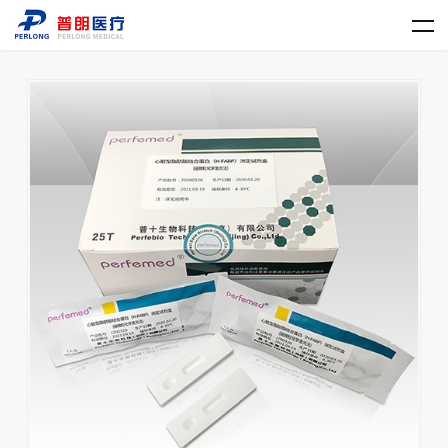
乐动平台网站登录入口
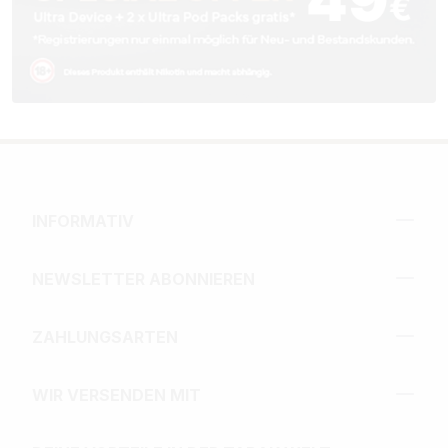
INFORMATIV
NEWSLETTER ABONNIEREN
ZAHLUNGSARTEN
WIR VERSENDEN MIT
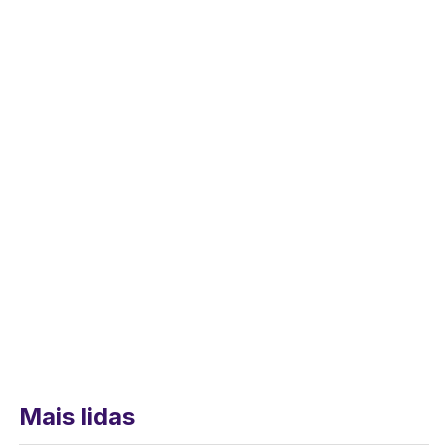
Mais lidas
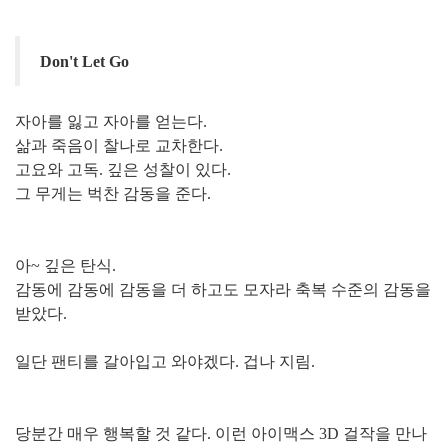
Don't Let Go
자아를 잃고 자아를 얻는
다.
삶과 죽음이 찰나로 교차한다.
고요와 고독.
깊은 성찰이 있다.
그 무게는 벅찬 감동을 준다.
아~ 깊은 탄식.
감동에 감동에 감동을 더 하고도 모자라 축복 수준의 감동을
받았
다.
일단 팬티를 갈아입고 와야겠다. 겁나 지림.
당분간 매우 행복할 것 같다.
이런 아이맥스 3D 걸작을 만나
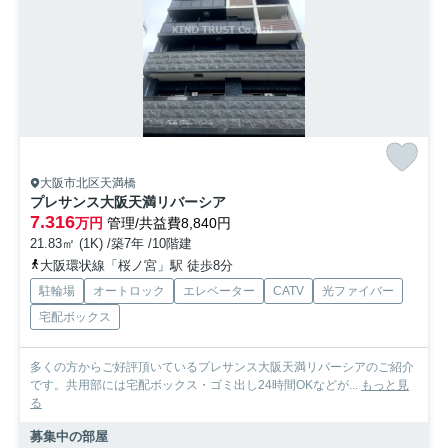
大阪市北区天満橋
プレサンス大阪天満リバーシア
7.316
万円
管理/共益費8,840円
21.83㎡ (1K) /築7年 /10階建
大阪環状線「桜ノ宮」駅 徒歩8分
駐輪場
オートロック
エレベーター
CATV
光ファイバー
宅配ボックス
多くの方からご好評頂いているプレサンス大阪天満リバーシアのご紹介
です。共用部には宅配ボックス・ゴミ出し24時間OKなどが...
もっと見
る
募集中の部屋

Aim of the task: The lines to copy begin with the one containing "감동에 감동에 감동을 더 하고도 모자라 축복 수준의 감동을" and end with the last line of the entries above; copy them exactly, minus the pictures.

Your response:
감동에 감동에 감동을 더 하고도 모자라 축복 수준의 감동을
받았
다.
일단 팬티를 갈아입고 와야겠다. 겁나 지림.
당분간 매우 행복할 것 같다.
이런 아이맥스 3D 걸작을 만나
大阪市北区天満橋
プレサンス大阪天満リバーシア
7.316
万円
管理/共益費8,840円
21.83㎡ (1K) /築7年 /10階建
大阪環状線「桜ノ宮」駅 徒歩8分
駐輪場
オートロック
エレベーター
CATV
光ファイバー
宅配ボックス
多くの方からご好評頂いているプレサンス大阪天満リバーシアのご紹介
です。共用部には宅配ボックス・ゴミ出し24時間OKなどが...
もっと見
る
募集中の部屋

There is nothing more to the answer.